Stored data
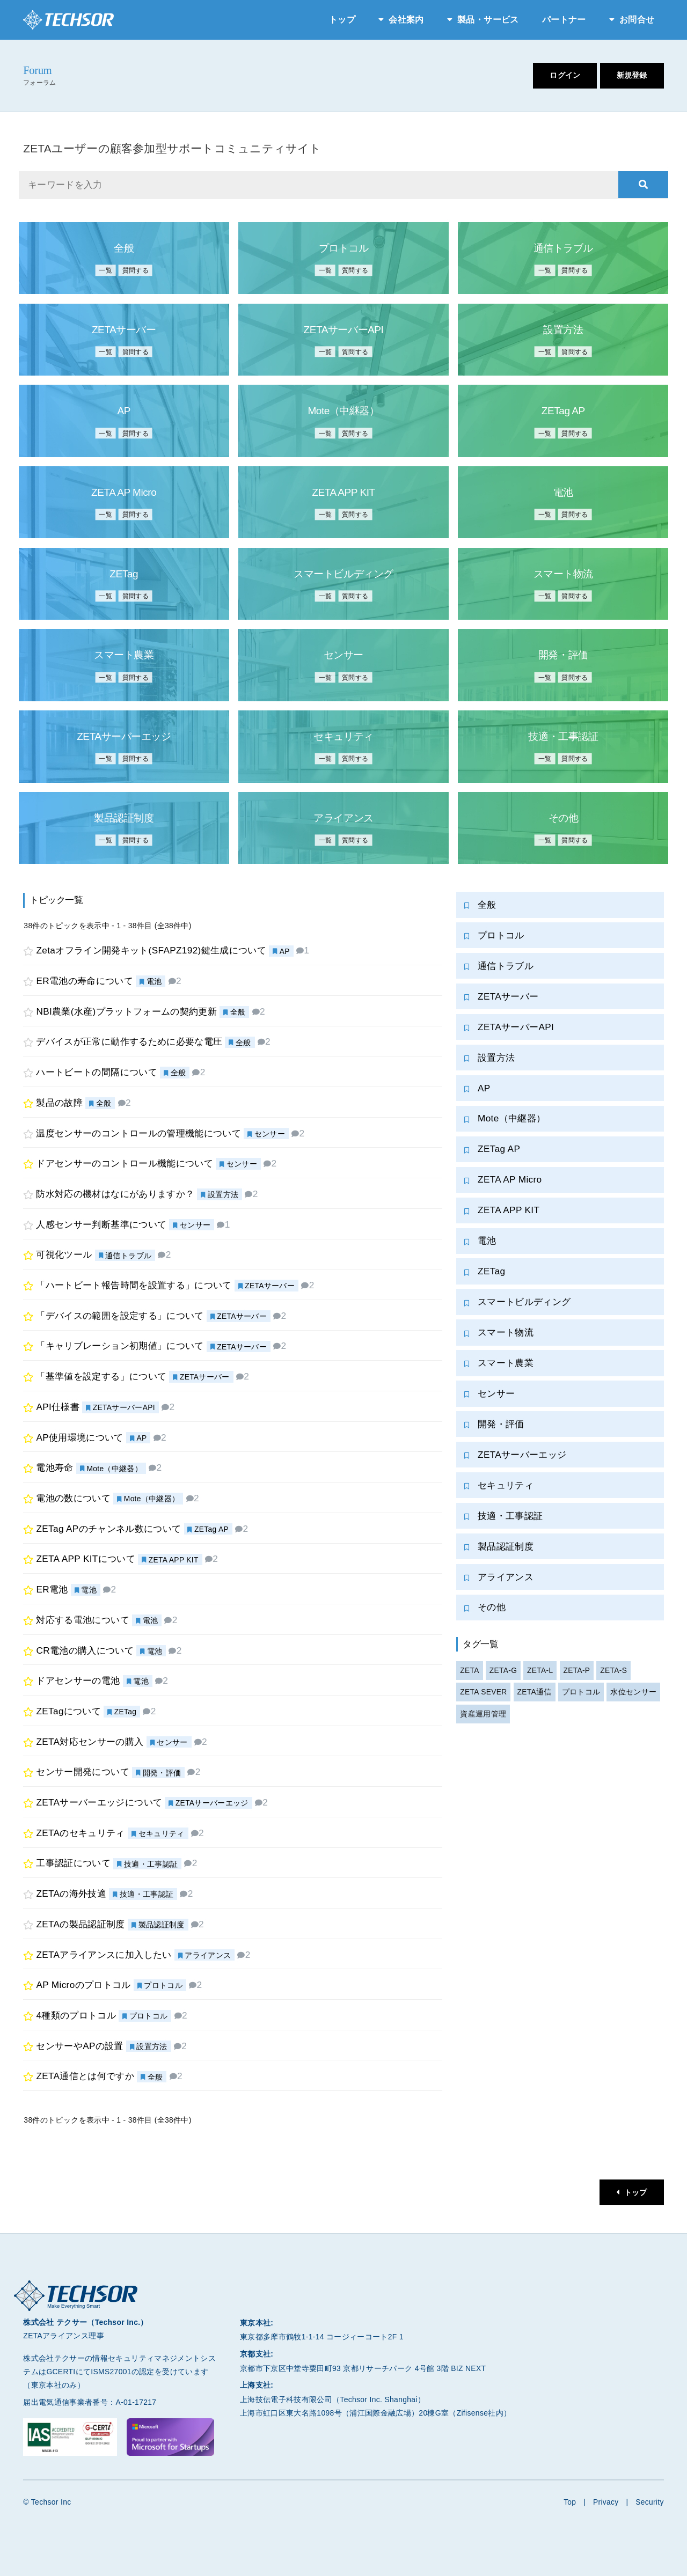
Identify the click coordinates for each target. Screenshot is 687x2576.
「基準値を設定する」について (101, 1376)
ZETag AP (212, 1529)
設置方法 (223, 1194)
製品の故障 (59, 1102)
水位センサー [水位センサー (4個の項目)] (634, 1695)
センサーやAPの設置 (80, 2046)
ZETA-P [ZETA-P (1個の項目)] (577, 1673)
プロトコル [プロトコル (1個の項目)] (581, 1695)
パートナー (564, 19)
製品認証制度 (161, 1924)
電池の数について (73, 1498)
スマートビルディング (524, 1303)
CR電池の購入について (85, 1650)
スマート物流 (505, 1334)
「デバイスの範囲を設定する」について (120, 1315)
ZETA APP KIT (174, 1559)
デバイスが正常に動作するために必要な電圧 (129, 1042)
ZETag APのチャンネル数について (109, 1528)
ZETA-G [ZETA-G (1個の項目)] (503, 1673)
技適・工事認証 (151, 1864)
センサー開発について (82, 1772)
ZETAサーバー (270, 1285)
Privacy (605, 2502)
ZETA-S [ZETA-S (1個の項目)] (614, 1673)
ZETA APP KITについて (86, 1559)
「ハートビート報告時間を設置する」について (134, 1285)
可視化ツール (64, 1255)
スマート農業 (505, 1365)
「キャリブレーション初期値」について (120, 1346)
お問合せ (636, 19)
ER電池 (52, 1589)
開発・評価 (162, 1772)
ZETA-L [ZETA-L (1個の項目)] (541, 1673)
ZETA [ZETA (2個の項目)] (469, 1673)
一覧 (103, 270)
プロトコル (163, 1985)
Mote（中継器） (115, 1468)
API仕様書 (58, 1406)
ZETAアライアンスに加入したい (104, 1954)
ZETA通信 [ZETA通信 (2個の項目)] (534, 1695)
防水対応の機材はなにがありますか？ (115, 1193)
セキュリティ (161, 1833)
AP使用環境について (80, 1437)
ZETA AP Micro (510, 1181)
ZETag (125, 1711)
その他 (492, 1610)
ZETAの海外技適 (71, 1893)
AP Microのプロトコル (83, 1985)
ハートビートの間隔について (97, 1072)
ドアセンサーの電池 (78, 1681)
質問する (136, 270)
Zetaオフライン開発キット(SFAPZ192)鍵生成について (151, 950)
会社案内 (406, 19)
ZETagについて (68, 1711)
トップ (342, 19)
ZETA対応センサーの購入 (90, 1741)
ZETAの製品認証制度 (81, 1924)
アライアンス (208, 1955)
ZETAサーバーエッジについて (99, 1802)
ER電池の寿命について (85, 980)
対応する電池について (82, 1619)
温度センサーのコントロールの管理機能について (139, 1133)
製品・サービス (487, 19)
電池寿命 (55, 1468)
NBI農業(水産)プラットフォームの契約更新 (126, 1011)
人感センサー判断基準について (101, 1224)
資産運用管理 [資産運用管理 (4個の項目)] (483, 1717)
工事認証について (73, 1863)
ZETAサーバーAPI (124, 1407)
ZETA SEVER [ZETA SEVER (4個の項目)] (483, 1695)
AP (285, 951)
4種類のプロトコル (76, 2015)
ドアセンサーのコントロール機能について (125, 1163)
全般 (238, 1012)
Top (569, 2502)
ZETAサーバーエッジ (212, 1803)
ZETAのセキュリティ (81, 1833)
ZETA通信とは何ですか (85, 2076)
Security (649, 2502)
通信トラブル (128, 1255)
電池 (154, 981)
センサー (269, 1133)
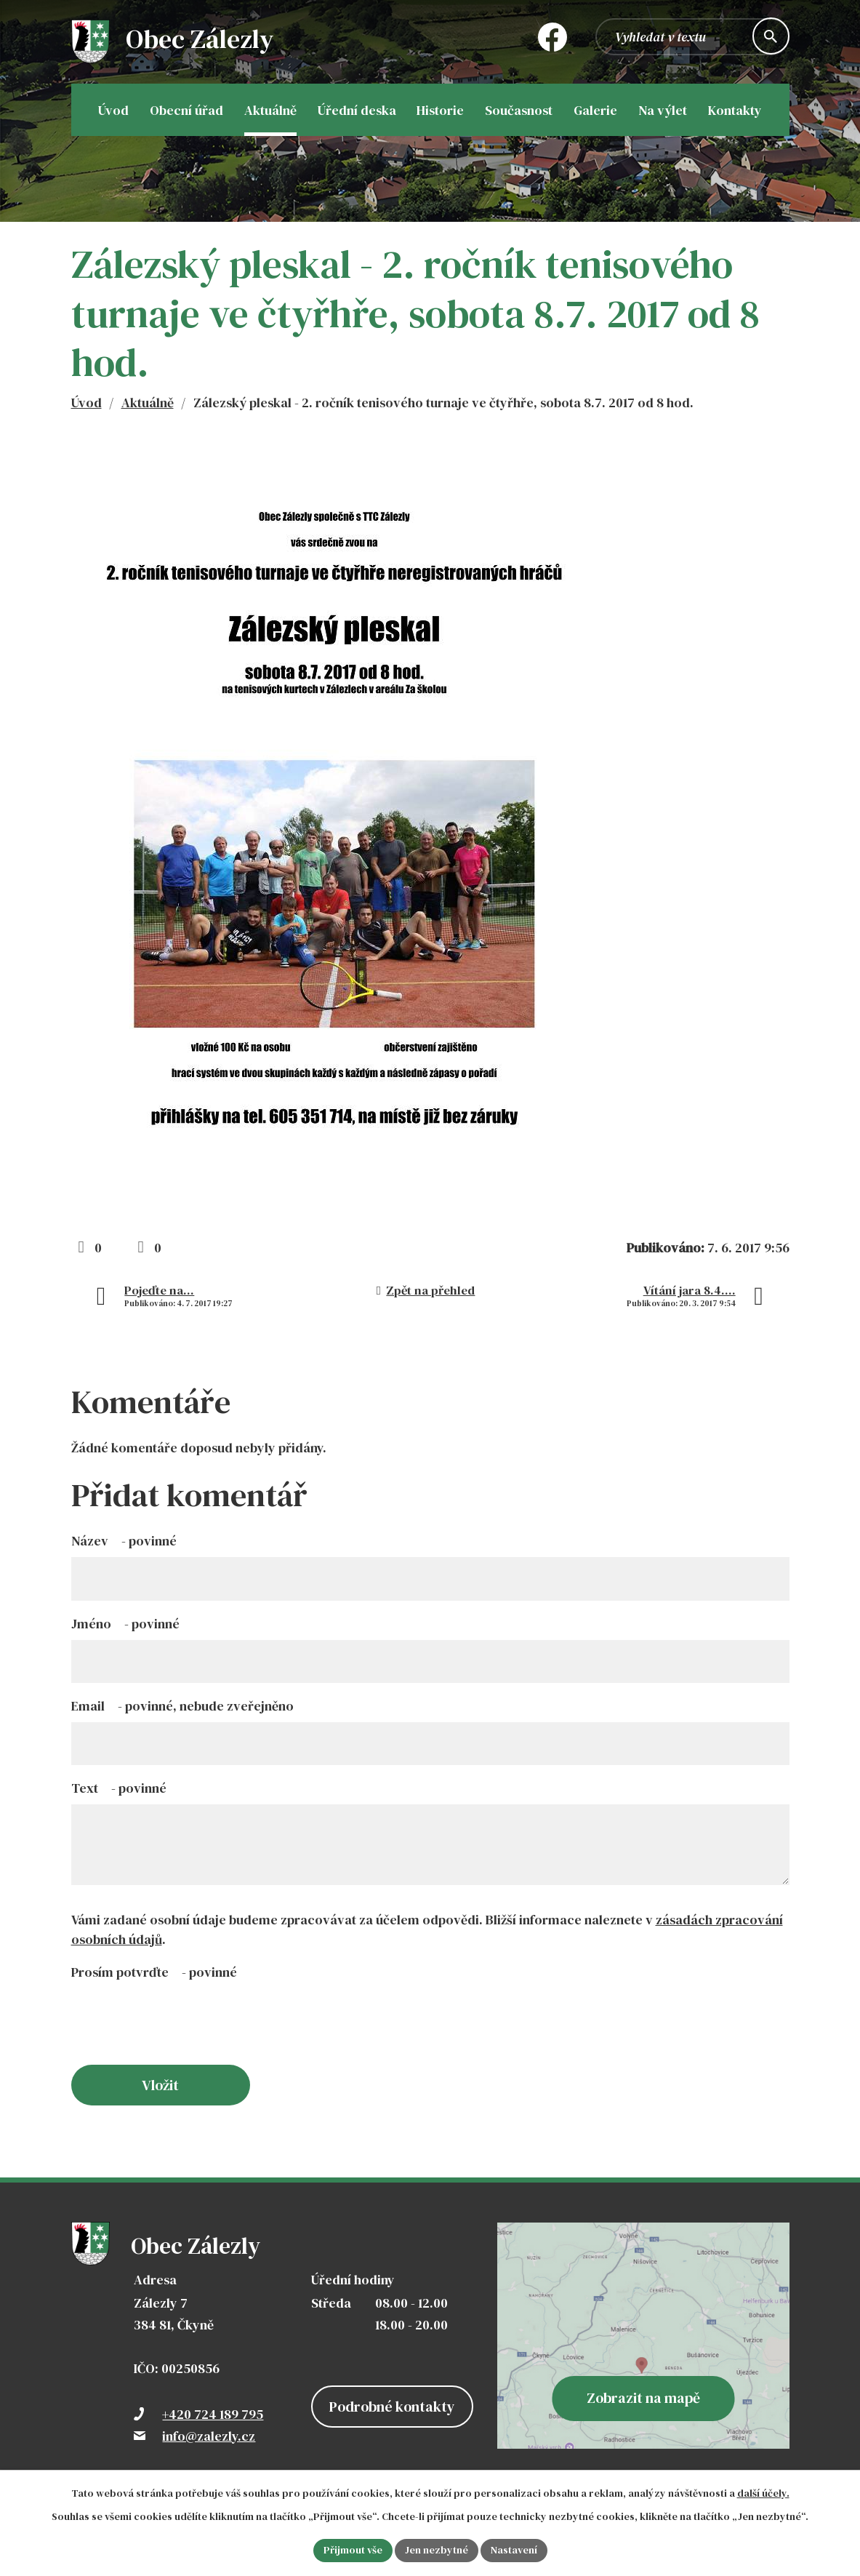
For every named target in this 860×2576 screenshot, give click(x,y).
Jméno (125, 1624)
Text (118, 1788)
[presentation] (181, 2029)
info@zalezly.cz (208, 2436)
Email (182, 1706)
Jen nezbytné (436, 2550)
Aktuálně (147, 402)
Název (124, 1541)
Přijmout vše (352, 2550)
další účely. (763, 2493)
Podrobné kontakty (392, 2406)
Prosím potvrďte (154, 1972)
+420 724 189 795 (212, 2414)
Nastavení (514, 2550)
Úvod (86, 402)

**DIRECTIONS**
Nothing but the lines from the one holding "info@zalezly.cz (208, 2436)" to the end of the entries should be returned, each exactly as it stands.

**SOLUTION BELOW**
info@zalezly.cz (208, 2436)
Email (182, 1706)
Jen nezbytné (436, 2550)
Aktuálně (147, 402)
Název (124, 1541)
Přijmout vše (352, 2550)
další účely. (763, 2493)
Podrobné kontakty (392, 2406)
Prosím potvrďte (154, 1972)
+420 724 189 795 (212, 2414)
Nastavení (514, 2550)
Úvod (86, 402)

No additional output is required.